Sunday, April 13, 2025

why EZ strength

I've made this comment in lots of posts, but I'm on a roll today with EZ Strength praise. Let's fucking go!

If you find yourself endlessly tweaking workout plans, you fucked up. There is no magic program, set, and rep scheme. There is no greatest combination of conventional and unconventional methods. There is only way you can stick to long term. What drives you. And what allows you to progress. 

EZ Strength is a great conduit to that goal. 
10-15min EZ Strength. Bare minimum effort.
10-15min calisthenics a la Juarez valley method after easy strength.
Afternoon mace and loaded carries. Optional but great for building the engine. 

a not so bad 30 year plan

Bruh. 70yr old me is gonna look back on this post and say ya, this worked man.

40-55: build strength and engine
Easy strength. Carries. 
Sled. Calisthenics.

55-70: body build
Higher emphasis on Calisthenics but otherwise same thing.

This is repeatable. It removes the illusion of choice while still allowing for endless variety. This is so great that im gonna have to remember to do it.

EZ Strength with Squats and carries

My biggest sticking point with easy strength is always always always the hinge. Its a matter of time before my back says no more. And personally I've always felt the squat drive my hinges and not the other way around.
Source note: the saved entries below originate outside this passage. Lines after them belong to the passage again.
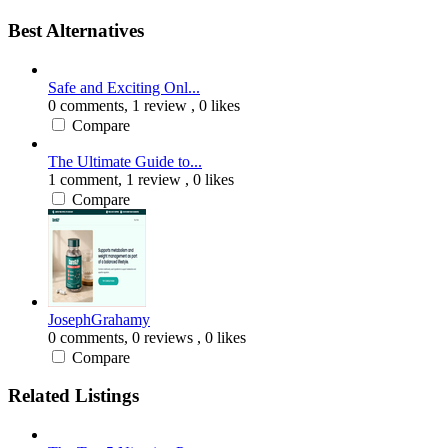
Best Alternatives
Safe and Exciting Onl...
0 comments,
1 review
, 0 likes
Compare
The Ultimate Guide to...
1 comment,
1 review
, 0 likes
Compare
JosephGrahamy
0 comments,
0 reviews
, 0 likes
Compare
Related Listings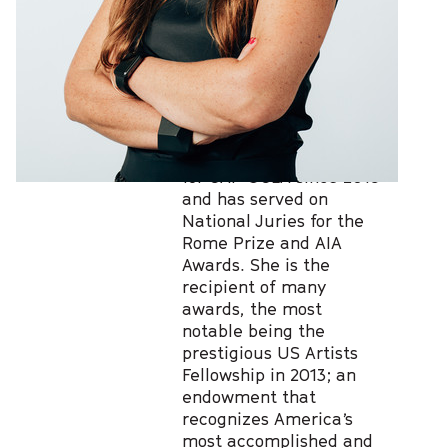
distinction in 2003. She
has been a Visiting
Professor at Yale,
UPenn; UC Berkeley, TIT
in Tokyo and Di Tella
University in Buenos
Aires. Georgina has been
a member of the Board
for CAP UCLA since 2015
and has served on
National Juries for the
Rome Prize and AIA
Awards. She is the
recipient of many
awards, the most
notable being the
prestigious US Artists
Fellowship in 2013; an
endowment that
recognizes America’s
most accomplished and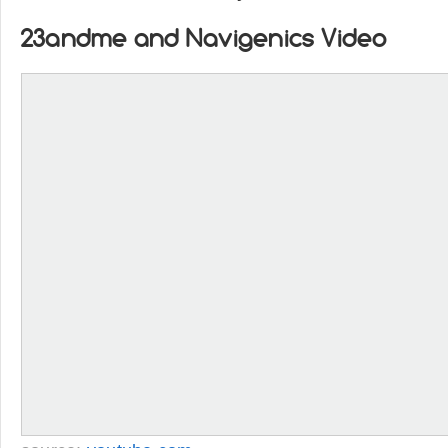
23andme and Navigenics Video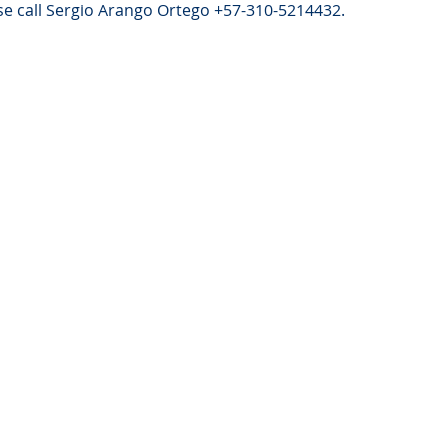
e call Sergio Arango Ortego +57-310-5214432.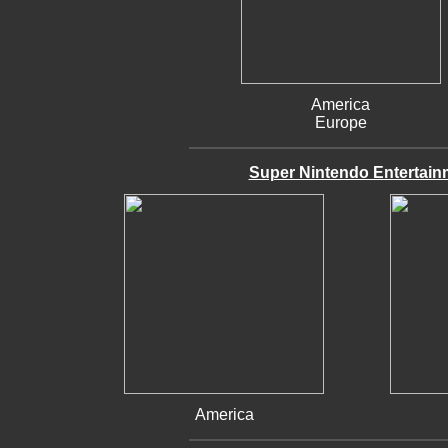
America
Europe
Super Nintendo Entertain
America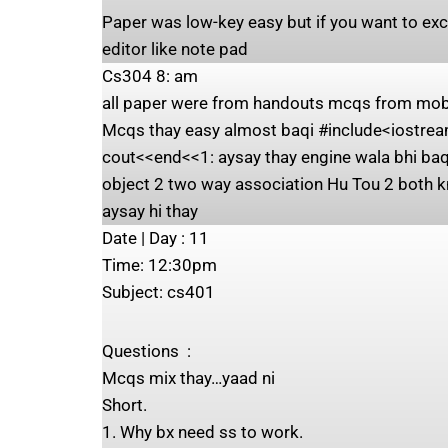
Paper was low-key easy but if you want to exc
editor like note pad
Cs304 8: am
all paper were from handouts mcqs from mobiz
Mcqs thay easy almost baqi #include<iostream
cout<<end<<1: aysay thay engine wala bhi baqi
object 2 two way association Hu Tou 2 both k
aysay hi thay
Date | Day ‍: 11
Time: ‍12:30pm
Subject: ‍cs401
Questions ‍ : ‍
Mcqs mix thay…yaad ni
Short.
1. Why bx need ss to work.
The EZ Strength omnibook has you believe 2 things are once:
- squats dont worn for easy strength
- dan is a hinge/presser, so there is some bias in why squats dont work

If I'm more so a squat pull man, I dont see why I cant make this work. There is plenty of hinge and spinal electorate work when you take Carries into account.

AM
5x easy strength 
2x calves, tibs, mobility 

PM
Mace
Carries

Easy strength example
Set 30min timer
Warmup: pushups and goblet squats 
Inc kb press + rope chinups
Front squat + hollow body
Every set above ends with a sled pull
Remaining time used for calisthenics circuits + sled

Carries and mace
Farmers, Keg, kettlebell, sandbag 
Mace varies

Wednesday, February 26, 2025

musings on mobility

When you're younger
Mobility is a dirty word. You move freely already. The idea of doing things specifically for mobility is a waste of time.

When you're middle aged
Mobility seems like a good idea. Your positions are generally walking, sitting, or lying down. Things like crawling, jumping, etc feel out of reach. But also, society isn't making you do them.

When you're old
Mobility is everything

I've been thinking this morning a lot on this topic. When I try to approach mobility I get a potpourri of ads. Take my class! Don't do it at all! Do it, but exactly these exercises!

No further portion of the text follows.